SECURITY NOTES ( incomplete) :
Author:
RAMU MEDA
Date: 01/sep/03
Fundamental goals of security, which are:
·
protection of data from
unauthorized reading or modification,
·
protection of computer
resources against unauthorized use, and
·
guaranteeing correctness and
availability of resources and data for authorized persons and entities
Downloaded Code, Applets, and the
Java Security Manager
- Java doesn't apply security rules specifically to instances of
subclasses of the java.applet.Applet class. Rather, it uses a security
manager to apply rules to all classes
- Generally, the security manager applies restrictions to all
classes except those that are loaded from the system's boot classpath
- The boot classpath is the list of locations from
which core classes are loaded. Usually, this is restricted
to the jarfiles in the directory jre/lib under the main Java installation
- In a Java application, the security manager is not installed
unless you deliberately install it.
- using System.setSecurityManager(new SecurityManager());] or
- from the command line
[using java -Djava.security.manager].
- If code is running in a browser, it is important
that the security manager should be installed by default,
and that is handled by the browser itself.
What Does the Security Manager Prohibit?
- The security manager works by checking whether a particular permission
is granted to the requesting class
- A permission is represented by a class describing
the general permission
- Instances of the permission class describe the permission in
more detail by adding a name and an action. The name and
action are optional in some permission classes, but when used,
they qualify the exact behavior that is to be allowed. For example, the
permission class java.io.FilePermission can be granted with the name “read”

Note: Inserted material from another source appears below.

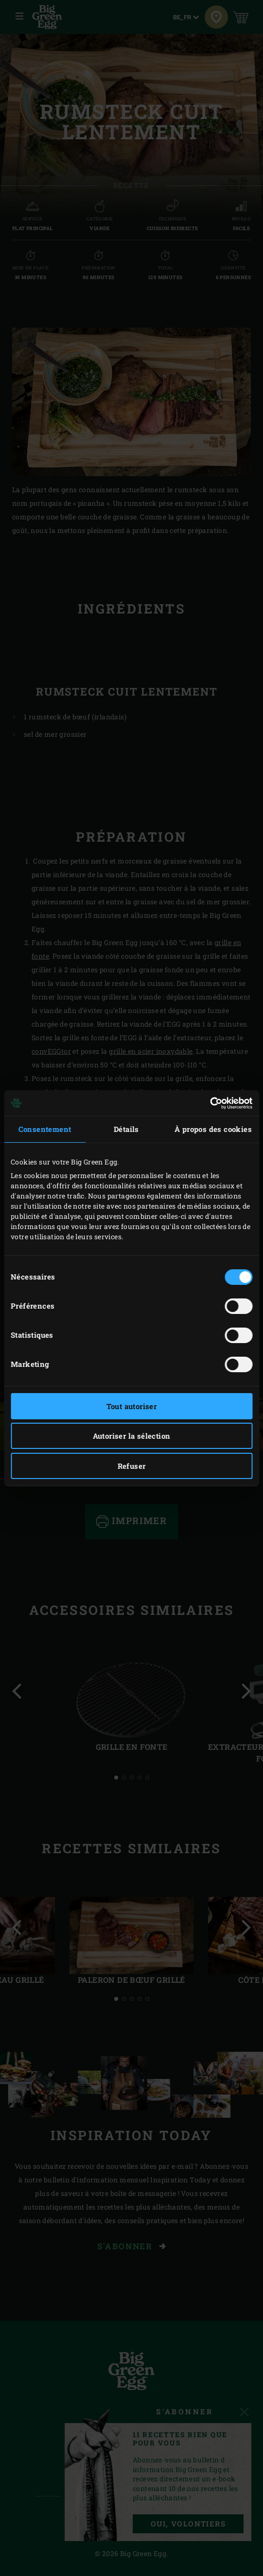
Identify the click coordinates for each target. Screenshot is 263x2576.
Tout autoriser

and the action “/tmp/*”. This grants permission to read any file in the
/tmp directory (but not subdirectories).
- The permission mechanism is extensible, so you
can add new permissions
Permitted Operations to the Untrusted Code (applets) :
- ability
to create a thread,
- limited
ability to manipulate threads in the thread group that the browser created for the applet,
- ability
to perform essential manipulation of the AWT event queue so
that a GUI operates correctly,
- limited ability to read but
not modify some system properties.
- Generally
permitted to make network connections to the host from which it was
loaded.
Why the applet is prevented from
connecting to other hosts
1. If an applet could make arbitrary connections to any hosts, then
applets could be used as the origin for denial of service attacks
against other systems.
2. However, the original reason that arbitrary network connections are
prohibited is simply that many systems grant privileges to network requests
based on the origin IP address of that request. If an applet
could connect to arbitrary hosts, it would be possible for it to connect to a
server inside your corporate network. If that server grants access to your
machine based on IP address, then it will grant access to the applet, because
it is sending requests from your machine. The applet could then obtain
sensitive information and pass it back to its author, which you do not want to
allow.
Denied Operations:
- Any
operation that might be used to compromise the host is
denied. The only exceptions to this are
- CPU usage, Memory usage, and Network
bandwidth usage.
- Although
an applet can read keystrokes that are sent to it, it should
not be able to read keystrokes that are intended for other parts of the
browser or other programs running on the host system.
- Although
applets can make normal TCP/IP connections only with the host from which
they were loaded, it is possible for them to send data to any cooperating
host on the Internet
Java WebStart
- provides
all the benefits of applets and addresses the problems that make applets
less than satisfactory
- simplifies
corporate system maintenance and thereby enhances security
- Java
WebStart provides a small window that presents icons in a manner similar
to a Windows desktop. These icons do not necessarily describe installed
applications, but are typically links to code on a Web server somewhere
- When you
launch one of the applications shown in the Java WebStart desktop, the
classes needed to run that application are downloaded from the Web server.
This behavior is similar to that of an applet. However, once downloaded,
the classes are stored locally. This allows for a faster startup on
subsequent uses of the application.
- Better
yet, each time you try to run that application, the system checks to see
if any updates are available on the Web server, and if any updates exist,
just the needed changes are downloaded. This ensures that the application
is always ready to run, even if your computer is not connected to the
network, while also ensuring that the most up-to-date version possible is
used.
- the most
significant feature of Java WebStart is that it provides a modified
sandbox model. Specifically, the security manager used in Java
WebStart does not necessarily reject any request for privileged behavior.
Rather, it can be configured easily by either the system administrator or
the user to allow such behavior when it is deemed appropriate.